▸ **PROBLEM DESCRIPTION**:
Below are the records; copy each line in them that holds the word "target".

PROVIDED MATERIAL: Begin

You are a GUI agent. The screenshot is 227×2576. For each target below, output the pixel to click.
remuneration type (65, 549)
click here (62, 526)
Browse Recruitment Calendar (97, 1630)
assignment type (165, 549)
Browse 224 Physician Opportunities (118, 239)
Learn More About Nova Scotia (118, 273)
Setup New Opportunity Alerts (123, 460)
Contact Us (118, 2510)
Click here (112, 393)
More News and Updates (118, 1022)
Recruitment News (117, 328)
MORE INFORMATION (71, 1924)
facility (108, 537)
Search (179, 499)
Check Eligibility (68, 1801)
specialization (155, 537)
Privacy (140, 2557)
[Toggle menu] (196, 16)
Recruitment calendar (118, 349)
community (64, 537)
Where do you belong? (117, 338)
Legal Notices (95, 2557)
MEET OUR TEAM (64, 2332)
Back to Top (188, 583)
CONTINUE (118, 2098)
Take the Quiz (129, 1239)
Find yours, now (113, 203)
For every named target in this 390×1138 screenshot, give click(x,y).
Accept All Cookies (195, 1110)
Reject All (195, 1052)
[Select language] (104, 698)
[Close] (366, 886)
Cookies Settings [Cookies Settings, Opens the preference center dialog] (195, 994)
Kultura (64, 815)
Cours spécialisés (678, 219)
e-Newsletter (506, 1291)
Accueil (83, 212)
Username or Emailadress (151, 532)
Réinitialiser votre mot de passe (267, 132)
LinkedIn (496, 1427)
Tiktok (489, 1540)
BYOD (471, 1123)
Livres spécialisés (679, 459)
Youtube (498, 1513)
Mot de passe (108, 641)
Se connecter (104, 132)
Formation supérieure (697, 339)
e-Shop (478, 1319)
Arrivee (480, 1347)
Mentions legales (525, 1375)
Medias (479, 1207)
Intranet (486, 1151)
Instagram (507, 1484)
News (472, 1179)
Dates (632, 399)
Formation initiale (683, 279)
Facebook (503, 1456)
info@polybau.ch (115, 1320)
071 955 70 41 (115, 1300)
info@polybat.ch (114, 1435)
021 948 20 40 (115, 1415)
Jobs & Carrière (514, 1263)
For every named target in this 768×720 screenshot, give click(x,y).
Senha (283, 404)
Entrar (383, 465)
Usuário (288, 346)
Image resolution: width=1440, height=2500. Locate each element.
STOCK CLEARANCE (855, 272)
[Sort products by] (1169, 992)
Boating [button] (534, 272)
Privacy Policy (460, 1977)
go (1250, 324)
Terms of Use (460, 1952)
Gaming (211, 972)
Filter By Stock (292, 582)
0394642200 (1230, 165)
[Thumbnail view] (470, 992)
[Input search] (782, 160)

PROVIDED MATERIAL: End

▸ **TASK RESULT**:
You are a GUI agent. The screenshot is 227×2576. For each target below, output the pixel to click.
For every named target in this 390×1138 screenshot, give click(x,y).
For every named target in this 768×720 screenshot, give click(x,y).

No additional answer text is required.